TASK BRIEF – Could you say how many lines in the records include "color"? Please give the number by itself.

RECORDS –
+ + + + +

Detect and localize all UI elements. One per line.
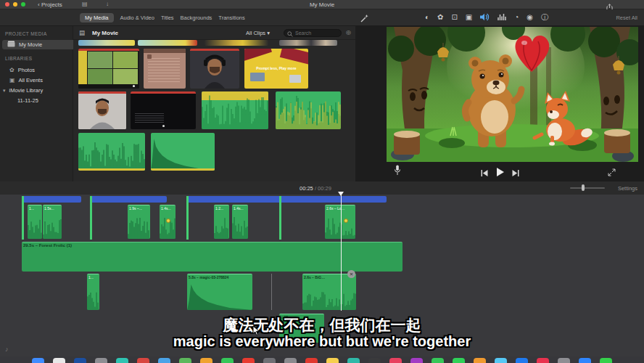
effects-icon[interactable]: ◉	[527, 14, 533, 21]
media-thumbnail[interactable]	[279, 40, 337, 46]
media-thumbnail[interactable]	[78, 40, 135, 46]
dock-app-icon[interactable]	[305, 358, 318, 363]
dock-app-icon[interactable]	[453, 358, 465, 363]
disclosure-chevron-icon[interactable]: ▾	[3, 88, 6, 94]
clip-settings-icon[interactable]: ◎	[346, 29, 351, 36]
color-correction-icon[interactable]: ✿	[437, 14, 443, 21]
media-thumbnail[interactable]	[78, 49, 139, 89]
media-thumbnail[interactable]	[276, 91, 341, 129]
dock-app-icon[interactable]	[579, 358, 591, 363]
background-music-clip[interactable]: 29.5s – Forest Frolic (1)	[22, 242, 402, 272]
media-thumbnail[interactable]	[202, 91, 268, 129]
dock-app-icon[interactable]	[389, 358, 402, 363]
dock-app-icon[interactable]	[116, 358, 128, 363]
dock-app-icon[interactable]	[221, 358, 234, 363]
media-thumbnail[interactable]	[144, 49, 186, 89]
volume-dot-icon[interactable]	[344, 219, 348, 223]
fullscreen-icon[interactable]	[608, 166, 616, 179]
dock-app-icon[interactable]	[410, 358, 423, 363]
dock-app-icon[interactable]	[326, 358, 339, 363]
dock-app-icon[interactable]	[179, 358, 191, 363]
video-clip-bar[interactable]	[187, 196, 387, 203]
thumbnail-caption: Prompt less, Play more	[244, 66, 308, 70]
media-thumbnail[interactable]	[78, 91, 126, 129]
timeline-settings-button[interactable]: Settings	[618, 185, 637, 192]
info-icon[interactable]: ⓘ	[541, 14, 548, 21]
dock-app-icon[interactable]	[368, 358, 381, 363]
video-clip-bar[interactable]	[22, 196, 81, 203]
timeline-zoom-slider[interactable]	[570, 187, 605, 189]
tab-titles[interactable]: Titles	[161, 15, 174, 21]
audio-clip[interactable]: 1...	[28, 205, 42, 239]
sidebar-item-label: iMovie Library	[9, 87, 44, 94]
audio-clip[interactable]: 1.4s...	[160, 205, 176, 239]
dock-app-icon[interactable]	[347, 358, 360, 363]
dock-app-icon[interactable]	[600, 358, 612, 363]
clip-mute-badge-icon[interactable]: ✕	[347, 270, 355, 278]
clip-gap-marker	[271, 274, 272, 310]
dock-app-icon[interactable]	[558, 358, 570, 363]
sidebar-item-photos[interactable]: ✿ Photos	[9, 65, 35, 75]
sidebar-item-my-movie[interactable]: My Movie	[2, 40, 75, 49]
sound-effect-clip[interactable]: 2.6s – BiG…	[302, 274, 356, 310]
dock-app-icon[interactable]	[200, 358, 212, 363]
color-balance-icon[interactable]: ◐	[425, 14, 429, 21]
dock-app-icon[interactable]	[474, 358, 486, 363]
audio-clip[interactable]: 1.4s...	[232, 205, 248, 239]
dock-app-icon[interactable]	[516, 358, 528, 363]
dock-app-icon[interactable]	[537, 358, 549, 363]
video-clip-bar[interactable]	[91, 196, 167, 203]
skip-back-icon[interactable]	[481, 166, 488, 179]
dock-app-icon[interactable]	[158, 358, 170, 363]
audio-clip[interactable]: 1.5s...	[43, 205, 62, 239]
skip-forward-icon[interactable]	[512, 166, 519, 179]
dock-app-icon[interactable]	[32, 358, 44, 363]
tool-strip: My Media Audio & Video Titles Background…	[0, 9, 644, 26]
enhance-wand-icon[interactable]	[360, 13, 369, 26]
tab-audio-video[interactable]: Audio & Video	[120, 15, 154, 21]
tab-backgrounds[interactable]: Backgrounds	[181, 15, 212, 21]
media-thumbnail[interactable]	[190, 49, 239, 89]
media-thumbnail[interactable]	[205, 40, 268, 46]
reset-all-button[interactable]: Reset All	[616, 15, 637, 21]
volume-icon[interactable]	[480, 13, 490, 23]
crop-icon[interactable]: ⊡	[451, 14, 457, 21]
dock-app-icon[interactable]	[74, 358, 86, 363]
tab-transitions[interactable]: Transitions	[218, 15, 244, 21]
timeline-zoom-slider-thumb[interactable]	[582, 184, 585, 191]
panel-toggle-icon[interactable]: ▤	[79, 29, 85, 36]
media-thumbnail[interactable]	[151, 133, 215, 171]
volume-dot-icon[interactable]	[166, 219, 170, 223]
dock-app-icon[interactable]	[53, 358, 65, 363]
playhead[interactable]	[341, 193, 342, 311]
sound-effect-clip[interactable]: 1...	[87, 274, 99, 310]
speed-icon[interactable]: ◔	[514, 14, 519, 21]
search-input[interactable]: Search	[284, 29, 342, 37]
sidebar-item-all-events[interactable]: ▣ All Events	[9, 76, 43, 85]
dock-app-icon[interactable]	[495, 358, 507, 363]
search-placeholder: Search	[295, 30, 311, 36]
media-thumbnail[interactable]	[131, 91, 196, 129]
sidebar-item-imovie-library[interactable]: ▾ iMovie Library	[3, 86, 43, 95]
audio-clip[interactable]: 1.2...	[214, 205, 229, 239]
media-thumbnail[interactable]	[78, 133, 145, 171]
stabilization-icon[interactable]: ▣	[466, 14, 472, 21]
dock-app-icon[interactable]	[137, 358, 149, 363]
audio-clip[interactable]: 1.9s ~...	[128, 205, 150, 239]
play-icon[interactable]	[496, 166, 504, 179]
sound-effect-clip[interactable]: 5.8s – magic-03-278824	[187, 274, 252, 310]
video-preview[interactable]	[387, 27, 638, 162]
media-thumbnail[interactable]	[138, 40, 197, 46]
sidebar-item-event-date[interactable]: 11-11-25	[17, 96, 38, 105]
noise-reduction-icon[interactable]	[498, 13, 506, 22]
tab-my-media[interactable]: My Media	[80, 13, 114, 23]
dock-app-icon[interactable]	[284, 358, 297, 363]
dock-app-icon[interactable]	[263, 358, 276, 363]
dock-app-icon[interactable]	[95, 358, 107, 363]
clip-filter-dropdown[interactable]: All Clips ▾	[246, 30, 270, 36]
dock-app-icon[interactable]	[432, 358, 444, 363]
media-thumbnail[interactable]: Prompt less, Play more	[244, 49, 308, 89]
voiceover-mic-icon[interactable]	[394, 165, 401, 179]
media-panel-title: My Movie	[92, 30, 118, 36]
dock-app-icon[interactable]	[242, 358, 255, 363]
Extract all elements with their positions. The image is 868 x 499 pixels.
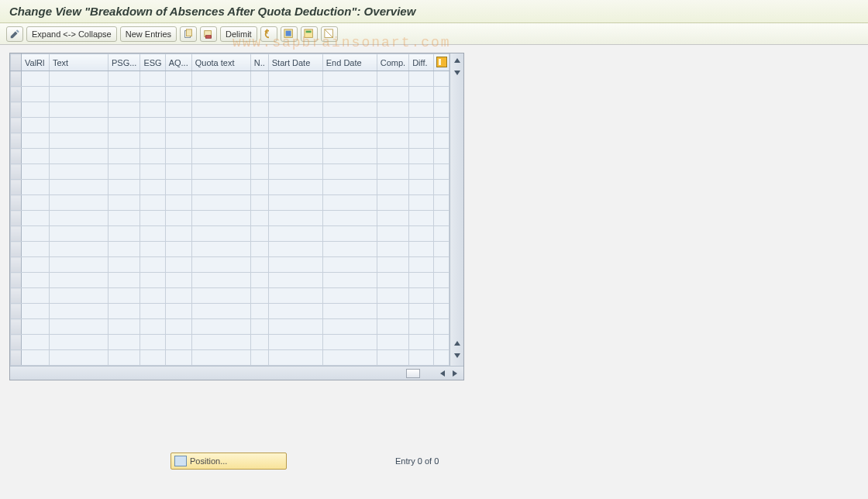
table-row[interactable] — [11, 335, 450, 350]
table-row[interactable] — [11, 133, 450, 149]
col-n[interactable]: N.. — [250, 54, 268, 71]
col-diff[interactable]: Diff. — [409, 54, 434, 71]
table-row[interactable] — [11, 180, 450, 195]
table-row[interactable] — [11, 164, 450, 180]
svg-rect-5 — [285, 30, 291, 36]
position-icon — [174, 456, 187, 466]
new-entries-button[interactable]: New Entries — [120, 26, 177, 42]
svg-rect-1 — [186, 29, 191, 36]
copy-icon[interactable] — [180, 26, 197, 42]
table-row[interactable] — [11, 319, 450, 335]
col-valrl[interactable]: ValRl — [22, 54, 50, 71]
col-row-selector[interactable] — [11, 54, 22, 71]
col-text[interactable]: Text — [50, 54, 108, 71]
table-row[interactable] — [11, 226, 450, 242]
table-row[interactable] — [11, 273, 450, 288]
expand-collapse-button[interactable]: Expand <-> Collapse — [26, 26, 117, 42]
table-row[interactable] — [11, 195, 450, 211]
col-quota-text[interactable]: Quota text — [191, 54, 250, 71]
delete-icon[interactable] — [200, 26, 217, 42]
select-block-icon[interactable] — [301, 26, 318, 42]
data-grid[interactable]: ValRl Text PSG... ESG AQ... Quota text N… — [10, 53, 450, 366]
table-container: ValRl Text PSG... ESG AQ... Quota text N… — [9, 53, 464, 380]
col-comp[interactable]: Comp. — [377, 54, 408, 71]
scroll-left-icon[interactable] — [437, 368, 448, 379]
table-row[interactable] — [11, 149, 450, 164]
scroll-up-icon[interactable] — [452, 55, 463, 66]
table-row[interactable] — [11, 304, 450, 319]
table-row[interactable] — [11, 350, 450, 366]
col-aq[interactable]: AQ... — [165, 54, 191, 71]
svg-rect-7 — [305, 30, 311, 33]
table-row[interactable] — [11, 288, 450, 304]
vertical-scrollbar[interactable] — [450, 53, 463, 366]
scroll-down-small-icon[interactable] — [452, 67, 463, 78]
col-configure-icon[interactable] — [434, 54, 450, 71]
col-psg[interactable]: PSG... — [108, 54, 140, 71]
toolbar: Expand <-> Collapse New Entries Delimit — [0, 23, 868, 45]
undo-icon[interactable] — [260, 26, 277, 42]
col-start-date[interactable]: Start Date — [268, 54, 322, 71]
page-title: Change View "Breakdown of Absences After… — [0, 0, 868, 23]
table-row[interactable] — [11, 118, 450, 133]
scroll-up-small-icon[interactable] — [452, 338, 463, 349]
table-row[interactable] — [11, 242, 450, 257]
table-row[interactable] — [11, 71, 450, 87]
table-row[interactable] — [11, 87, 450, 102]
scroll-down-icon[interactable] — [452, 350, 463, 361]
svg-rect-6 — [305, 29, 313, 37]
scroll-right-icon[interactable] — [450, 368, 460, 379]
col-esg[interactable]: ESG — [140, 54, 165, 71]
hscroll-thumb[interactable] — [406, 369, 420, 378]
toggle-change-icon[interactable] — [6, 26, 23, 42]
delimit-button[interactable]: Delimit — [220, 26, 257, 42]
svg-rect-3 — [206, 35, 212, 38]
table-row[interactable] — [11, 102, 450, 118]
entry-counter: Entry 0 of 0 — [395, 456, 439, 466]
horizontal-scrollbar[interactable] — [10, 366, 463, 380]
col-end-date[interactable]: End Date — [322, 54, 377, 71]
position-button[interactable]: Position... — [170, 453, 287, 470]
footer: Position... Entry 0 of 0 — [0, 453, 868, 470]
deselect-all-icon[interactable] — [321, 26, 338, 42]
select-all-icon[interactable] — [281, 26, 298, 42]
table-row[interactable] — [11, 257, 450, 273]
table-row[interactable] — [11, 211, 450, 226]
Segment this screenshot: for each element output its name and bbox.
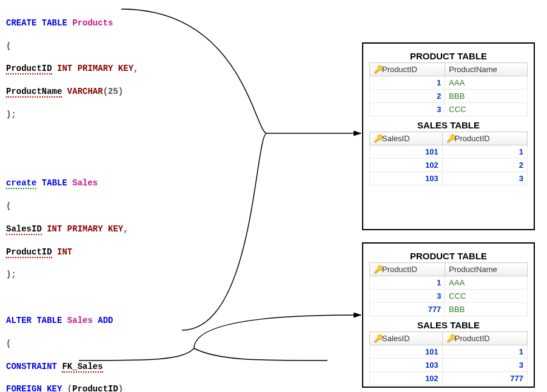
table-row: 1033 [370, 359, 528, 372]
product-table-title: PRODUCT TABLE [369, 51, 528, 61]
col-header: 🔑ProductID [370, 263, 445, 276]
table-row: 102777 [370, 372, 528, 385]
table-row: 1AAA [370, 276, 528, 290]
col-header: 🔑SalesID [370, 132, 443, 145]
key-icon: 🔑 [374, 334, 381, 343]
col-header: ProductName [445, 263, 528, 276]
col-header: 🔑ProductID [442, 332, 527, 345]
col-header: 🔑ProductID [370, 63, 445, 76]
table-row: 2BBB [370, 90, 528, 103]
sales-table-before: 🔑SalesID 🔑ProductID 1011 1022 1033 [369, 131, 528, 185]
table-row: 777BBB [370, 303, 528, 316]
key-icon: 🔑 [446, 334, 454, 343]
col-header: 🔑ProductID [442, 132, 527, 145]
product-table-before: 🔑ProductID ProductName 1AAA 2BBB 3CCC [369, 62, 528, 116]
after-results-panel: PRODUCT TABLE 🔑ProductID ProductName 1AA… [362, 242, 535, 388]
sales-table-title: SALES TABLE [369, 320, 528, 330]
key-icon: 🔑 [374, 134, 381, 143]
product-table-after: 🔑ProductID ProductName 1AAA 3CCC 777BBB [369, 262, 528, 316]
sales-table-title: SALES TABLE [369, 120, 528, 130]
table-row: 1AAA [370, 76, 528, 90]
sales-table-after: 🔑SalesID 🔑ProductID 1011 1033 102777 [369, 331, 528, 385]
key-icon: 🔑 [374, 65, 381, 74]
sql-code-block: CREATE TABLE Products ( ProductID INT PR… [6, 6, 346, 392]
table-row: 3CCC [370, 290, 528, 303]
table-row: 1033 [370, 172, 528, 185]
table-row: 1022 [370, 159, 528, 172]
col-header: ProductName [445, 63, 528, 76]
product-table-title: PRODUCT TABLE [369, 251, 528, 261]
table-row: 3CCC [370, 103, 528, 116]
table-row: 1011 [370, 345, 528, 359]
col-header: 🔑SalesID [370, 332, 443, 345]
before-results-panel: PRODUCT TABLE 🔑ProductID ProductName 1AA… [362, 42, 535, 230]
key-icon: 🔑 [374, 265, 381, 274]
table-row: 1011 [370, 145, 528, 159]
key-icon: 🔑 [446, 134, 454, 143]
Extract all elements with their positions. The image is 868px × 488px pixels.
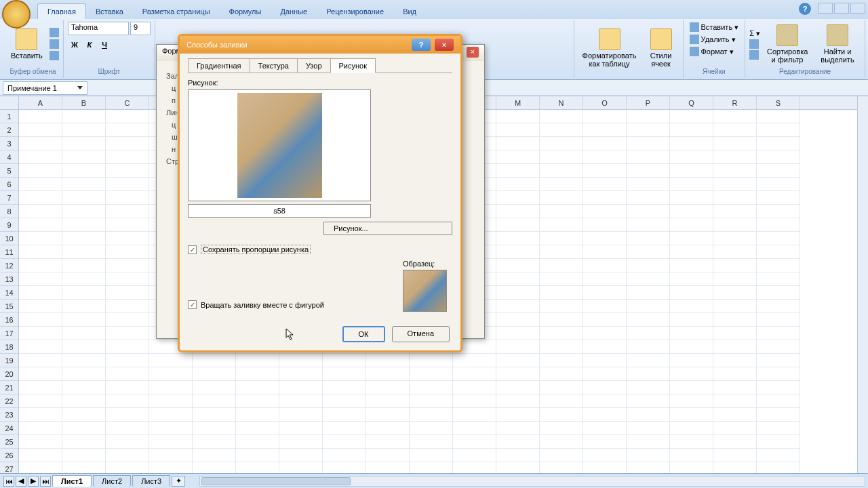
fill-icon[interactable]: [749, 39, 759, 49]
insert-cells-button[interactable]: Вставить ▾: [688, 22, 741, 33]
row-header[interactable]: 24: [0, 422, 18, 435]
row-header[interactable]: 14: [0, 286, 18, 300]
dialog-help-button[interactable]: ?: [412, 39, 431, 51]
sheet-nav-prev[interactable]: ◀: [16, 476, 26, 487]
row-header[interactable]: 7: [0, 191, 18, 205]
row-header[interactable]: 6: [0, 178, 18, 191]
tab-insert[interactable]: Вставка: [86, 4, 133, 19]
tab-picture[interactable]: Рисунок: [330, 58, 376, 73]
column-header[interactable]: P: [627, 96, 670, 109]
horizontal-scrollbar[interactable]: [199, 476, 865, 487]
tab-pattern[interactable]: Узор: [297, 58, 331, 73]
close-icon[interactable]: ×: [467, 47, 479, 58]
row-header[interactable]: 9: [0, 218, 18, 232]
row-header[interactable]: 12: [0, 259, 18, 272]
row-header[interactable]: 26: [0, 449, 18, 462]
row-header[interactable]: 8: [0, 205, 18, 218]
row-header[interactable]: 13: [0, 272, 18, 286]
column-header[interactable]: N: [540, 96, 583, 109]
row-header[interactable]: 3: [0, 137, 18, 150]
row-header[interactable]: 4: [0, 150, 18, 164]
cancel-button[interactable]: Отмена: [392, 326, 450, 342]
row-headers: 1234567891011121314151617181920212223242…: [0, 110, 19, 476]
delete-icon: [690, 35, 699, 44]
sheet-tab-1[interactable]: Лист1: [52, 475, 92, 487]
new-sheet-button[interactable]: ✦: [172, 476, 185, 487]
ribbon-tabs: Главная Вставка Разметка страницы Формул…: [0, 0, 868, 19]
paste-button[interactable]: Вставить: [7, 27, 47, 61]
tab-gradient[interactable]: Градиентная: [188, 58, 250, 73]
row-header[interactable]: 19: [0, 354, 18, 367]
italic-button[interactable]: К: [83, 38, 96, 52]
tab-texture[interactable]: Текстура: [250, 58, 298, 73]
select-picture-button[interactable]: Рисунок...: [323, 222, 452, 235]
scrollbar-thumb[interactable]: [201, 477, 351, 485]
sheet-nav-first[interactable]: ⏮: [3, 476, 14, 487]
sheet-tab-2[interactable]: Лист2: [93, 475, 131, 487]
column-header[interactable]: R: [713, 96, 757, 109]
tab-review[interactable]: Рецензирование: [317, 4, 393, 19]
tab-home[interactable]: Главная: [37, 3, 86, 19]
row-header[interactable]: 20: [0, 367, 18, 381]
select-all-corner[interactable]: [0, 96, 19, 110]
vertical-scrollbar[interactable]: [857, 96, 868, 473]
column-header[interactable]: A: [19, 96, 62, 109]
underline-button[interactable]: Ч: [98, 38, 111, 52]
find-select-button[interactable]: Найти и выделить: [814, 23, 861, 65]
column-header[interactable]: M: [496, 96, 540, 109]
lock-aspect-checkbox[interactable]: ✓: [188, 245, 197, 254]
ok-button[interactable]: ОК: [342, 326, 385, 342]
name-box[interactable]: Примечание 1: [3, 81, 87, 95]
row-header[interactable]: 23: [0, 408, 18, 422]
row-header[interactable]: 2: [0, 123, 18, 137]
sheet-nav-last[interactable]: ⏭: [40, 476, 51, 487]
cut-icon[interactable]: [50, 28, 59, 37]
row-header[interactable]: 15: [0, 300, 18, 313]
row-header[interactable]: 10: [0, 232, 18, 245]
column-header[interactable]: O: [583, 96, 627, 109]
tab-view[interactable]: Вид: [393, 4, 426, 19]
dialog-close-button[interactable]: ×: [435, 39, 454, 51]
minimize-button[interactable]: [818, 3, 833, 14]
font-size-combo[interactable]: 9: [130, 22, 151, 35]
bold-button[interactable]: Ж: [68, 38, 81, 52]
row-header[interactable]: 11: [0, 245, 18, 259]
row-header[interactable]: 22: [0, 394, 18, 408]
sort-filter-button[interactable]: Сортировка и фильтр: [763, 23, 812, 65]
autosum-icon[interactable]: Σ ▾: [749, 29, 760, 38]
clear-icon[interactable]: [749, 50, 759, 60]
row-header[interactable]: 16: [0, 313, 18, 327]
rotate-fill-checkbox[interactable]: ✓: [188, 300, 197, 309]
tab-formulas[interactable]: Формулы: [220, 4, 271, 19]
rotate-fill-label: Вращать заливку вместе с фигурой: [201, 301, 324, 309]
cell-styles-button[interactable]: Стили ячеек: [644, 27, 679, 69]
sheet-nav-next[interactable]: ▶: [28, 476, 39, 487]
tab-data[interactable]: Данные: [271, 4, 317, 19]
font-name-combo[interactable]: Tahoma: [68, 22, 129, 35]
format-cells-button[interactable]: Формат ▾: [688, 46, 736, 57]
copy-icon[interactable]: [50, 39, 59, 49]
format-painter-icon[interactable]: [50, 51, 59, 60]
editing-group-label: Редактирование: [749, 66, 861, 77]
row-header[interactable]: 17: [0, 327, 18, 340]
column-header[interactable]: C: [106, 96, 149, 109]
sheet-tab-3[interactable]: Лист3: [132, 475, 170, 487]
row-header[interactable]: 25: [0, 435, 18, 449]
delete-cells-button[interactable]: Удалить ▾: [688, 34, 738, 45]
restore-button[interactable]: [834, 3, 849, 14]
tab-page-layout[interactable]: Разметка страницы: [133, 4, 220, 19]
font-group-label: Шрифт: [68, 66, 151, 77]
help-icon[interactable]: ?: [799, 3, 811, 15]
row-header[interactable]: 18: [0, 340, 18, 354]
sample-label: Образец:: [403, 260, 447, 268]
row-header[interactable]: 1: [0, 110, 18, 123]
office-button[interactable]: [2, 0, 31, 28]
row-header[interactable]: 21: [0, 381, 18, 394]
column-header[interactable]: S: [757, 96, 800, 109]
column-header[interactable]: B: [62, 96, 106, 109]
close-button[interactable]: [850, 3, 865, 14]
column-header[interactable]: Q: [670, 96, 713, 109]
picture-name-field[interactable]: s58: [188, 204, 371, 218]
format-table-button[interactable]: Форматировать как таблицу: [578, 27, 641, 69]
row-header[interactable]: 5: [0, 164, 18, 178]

+ + + + +

RESULT FOR THIS EXERCISE – 2